§ **Description of the task**: Look through the records and copy each line that has "cada" in it.

=== Data extract ===

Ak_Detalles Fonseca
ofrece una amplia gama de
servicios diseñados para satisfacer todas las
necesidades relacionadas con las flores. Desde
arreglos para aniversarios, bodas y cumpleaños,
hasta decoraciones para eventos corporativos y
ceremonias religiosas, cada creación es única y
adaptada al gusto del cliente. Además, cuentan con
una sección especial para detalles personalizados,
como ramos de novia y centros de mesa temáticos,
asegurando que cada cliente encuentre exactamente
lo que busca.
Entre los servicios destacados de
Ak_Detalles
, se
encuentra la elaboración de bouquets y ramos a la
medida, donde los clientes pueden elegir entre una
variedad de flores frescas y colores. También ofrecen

===

§ **Exercise answer**:
ceremonias religiosas, cada creación es única y
asegurando que cada cliente encuentre exactamente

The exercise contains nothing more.